Mills Says Goodbye with Glass Menagerieby Jim Amidon • April 17, 2018 Share:
In her final play as a director and theater professor at Wabash College, Jessie Mills tackled Tennessee Williams’ semi-autobiographical masterpiece, The Glass Menagerie, which ran nightly through April 18-21 in Ball Theater. Mills, well known for careful attention to the details of movement, space, and timing, will leave the College over the summer to join her husband in Los Angeles, where she will teach at Pomona College.
“There was no way of predicting how this would come about when I selected the show last year,” Mills said. “This is a play about saying goodbye to your family, and I couldn’t imagine a better way of saying goodbye to Wabash than through this production.”
Mills raves about how the tiny cast and considerable design and tech team have bonded as a family. “The cast and crew are astonishing,” she said. “It’s just an incredible group of performers who are so good to one another. All of the actors are playing against their types; they’re playing these deeply flawed, often hurtful characters, but in reality, they are so kind, considerate, and caring that it makes the production that much more heartbreaking.”
Williams’ career as an author of short stories and as a playwright had not yet caught the attention of the American public when The Glass Menagerie opened in Chicago in 1944. A handful of critics heralded the work, which led to its move to Broadway in 1945. After winning the New York Drama Critics’ Circle Award for Best Play, Williams was well on his way to becoming one of America’s most acclaimed and respected playwrights.
The plot unfolds through the character of Tom Wingfield, who admits his memory may have faded, as he re-tells the story of his family in Williams’ only play that takes place in the winter. Tom works a miserable warehouse job to provide for his single mother, Amanda, and his sister, Laura, but he secretly longs to become a writer.
“The character of Tom, in so many ways, reminds me of the men at Wabash; the way they carry so much on their shoulders; there’s so much they have to oblige, so much pressure,” Mills said. “And yet Tom is as driven and strong-willed as he is earnest and sensitive, much like our [Wabash] guys.”
Tom is played by sophomore Austin Ridley, whom Mills says is borrowing heavily from his acting technique class and is working hard to bring out all of the qualities of the character, which is loosely based on the playwright’s own life. “Tom goes through every part of the emotional spectrum during the play — from the greatest joys to the deepest depths of pain, and Austin has figured out how to get to these places.
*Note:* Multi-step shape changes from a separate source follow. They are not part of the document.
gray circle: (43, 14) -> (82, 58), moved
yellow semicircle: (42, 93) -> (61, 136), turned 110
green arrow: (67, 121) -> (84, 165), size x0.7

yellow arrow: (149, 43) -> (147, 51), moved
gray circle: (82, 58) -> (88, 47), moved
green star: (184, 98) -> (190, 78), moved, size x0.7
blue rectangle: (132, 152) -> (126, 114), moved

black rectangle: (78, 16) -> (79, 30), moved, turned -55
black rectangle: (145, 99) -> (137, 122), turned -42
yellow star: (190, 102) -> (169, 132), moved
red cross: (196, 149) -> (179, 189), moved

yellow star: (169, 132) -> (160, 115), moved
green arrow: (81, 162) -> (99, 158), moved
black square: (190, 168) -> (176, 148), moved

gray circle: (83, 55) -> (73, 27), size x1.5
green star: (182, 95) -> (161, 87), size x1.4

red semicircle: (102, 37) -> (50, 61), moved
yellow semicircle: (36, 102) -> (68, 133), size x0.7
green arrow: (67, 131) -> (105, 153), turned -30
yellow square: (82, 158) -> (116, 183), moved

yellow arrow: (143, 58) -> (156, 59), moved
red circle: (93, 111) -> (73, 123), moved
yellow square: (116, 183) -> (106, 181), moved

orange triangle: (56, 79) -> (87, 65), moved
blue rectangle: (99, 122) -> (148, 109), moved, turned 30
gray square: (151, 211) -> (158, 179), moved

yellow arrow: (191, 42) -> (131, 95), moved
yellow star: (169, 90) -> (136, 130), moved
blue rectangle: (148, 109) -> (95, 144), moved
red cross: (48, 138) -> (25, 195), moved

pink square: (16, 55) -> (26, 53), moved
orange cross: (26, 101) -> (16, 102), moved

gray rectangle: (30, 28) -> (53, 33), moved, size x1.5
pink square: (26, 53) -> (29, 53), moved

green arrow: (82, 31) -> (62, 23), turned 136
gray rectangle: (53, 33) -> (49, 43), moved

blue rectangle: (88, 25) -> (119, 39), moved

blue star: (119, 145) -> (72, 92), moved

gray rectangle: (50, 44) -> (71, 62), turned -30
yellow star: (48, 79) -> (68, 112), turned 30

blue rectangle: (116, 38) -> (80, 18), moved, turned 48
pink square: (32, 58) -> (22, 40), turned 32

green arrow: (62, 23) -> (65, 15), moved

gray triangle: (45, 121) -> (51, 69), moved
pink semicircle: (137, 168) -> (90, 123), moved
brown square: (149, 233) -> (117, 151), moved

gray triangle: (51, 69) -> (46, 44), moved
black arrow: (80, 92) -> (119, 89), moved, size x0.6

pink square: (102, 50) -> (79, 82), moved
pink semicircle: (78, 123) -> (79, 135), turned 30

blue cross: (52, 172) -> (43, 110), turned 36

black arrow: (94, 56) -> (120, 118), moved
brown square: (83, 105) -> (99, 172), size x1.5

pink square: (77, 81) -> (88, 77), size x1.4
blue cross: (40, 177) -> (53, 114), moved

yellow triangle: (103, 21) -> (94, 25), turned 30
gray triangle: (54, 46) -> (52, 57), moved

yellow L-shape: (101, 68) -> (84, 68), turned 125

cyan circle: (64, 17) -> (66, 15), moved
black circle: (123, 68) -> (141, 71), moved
I’m very proud of him.”
Amanda is played by Caroline Good, a DePauw University theater professor and costumer. Amanda is Tom’s mother, and a sad, faded southern debutante, whose husband long ago left her to raise her two children on her own.
“We really lucked out with Caroline tackling this part, which is very complicated,” Mills said, noting that the character of Amanda often makes or breaks a production. “She is amazing in this role.”
Laura, played by Crawfordsville High School senior Betsy Swift, is Tom’s older sister, who limps badly after a childhood bout with polio. But it is her shyness and insecurity that further paralyze her. She finds comfort only in her collection of tiny glass figurines. The audience comes to realize that she is, in fact, more fragile than those tiny glass animals. “Betsy just exudes the vulnerability of the character of Laura, but also shows great strength,” Mills said.
Amanda talks endlessly about finding Laura a suitable husband, constantly badgering Tom to invite a “gentleman caller” to dinner. Tom finds a co-worker, Jim O’Connor, played by junior Louis Sinn, and invites him to join the family for dinner. “Louis is such a smart and empathetic person, and his character, Jim, is not really either of these things,” Mills said. “Jim could not be less aware of the world around him.”
Sophomore Austin Yeomans serves as assistant director to Mills, and contributed a significant theme to the production. “In our very first brainstorming session, Austin mentioned that Tom, being a writer, would be writing all the time, and imagined that he would naturally hate his work and try to rip it up,” Mills said. “As this is the only play in William’s cannon that takes place in winter, this quickly led to the realization that torn up white paper, when thrown, looks an awful lot like snow.”
Senior Johnathan Rodriguez designed all of the costumes under the tutelage of Andrea Bear, and Ian Little “does a phenomenal job” as the stage manager. According to Mills, he nearly single-handedly keeps the show running.
“It’s been really hard to work through this being my last play at Wabash,” Mills said, coiling up in her office. “I have and will continue to love this place. It’s just excruciatingly difficult, and of course I didn’t know when selecting this play that, like Tom, this would be my goodbye.
“I have loved the students, my colleagues, and this community; it has been a very special time in my life. The whole team associated with this production has been just exceptional. There are times when theater collaboration really nourishes you, and this is one of those times.
“I suppose it is better, ultimately, to feel like I’m leaving something important behind, and I absolutely feel that way. Sometimes art says exactly what you need it to say better than you could articulate it yourself.”